Let $G$ be Rubik's cube group. It is generated by the rotations by 90 degrees $L,R,D,U,F,B$ (left, right, down, up, front, behind), but what relations beyond $L^4=R^4=...=B^4=1$ do they satisfy? Thus I would like to know a presentation of the group as

$G = \langle L,R,D,U,F,B ~:~ ?\rangle$.

After playing aroumd I'have also found the relations $LR=RL$, $(LU)^{105}=1$, $(LRFB)^{12}=1$, $(LRFBFB)^4=1$, $(LRLRFBFB)^2=1$ (of course together with the symmetric relations).

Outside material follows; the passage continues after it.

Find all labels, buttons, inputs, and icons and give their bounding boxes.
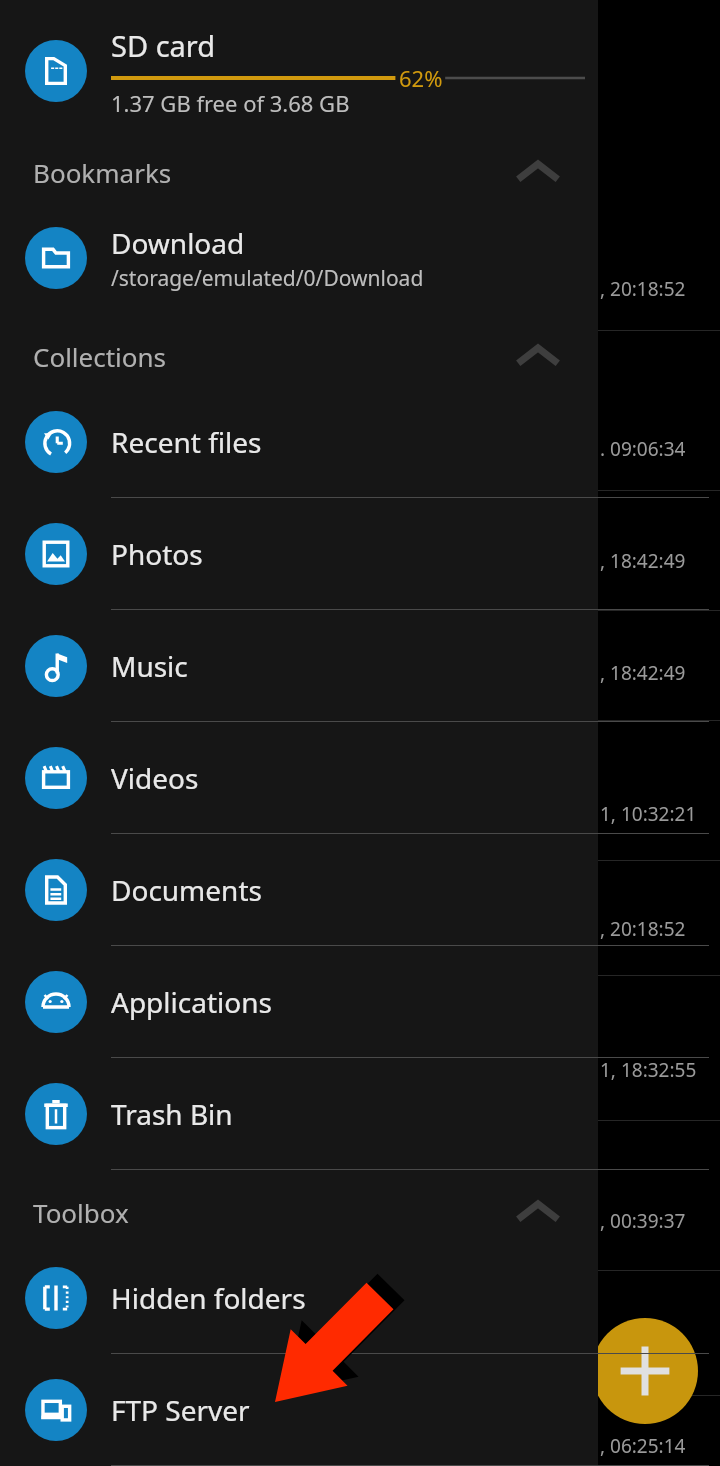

From "The Mathematics of Rubik's cube" by W. D. Joyner I know that $G$ is generated by two elements and presentations are known, but I have not found one. Besides, I'm only interested in the standard generating set above. Remark that there is a well-known abstract group-theoretic description of $G$, it is the kernel of the homomorphism $(S_{12} \ltimes (\mathbb{Z}/2)^{12}) \times (S_{8} \ltimes (\mathbb{Z}/3)^{8}) \to \mathbb{Z}/2 \times \mathbb{Z}/2 \times \mathbb{Z}/3$ which maps $(a,x,b,y) \mapsto (\text{sign}(a) \text{sign}(b),\sum_i x_i,\sum_j y_j)$.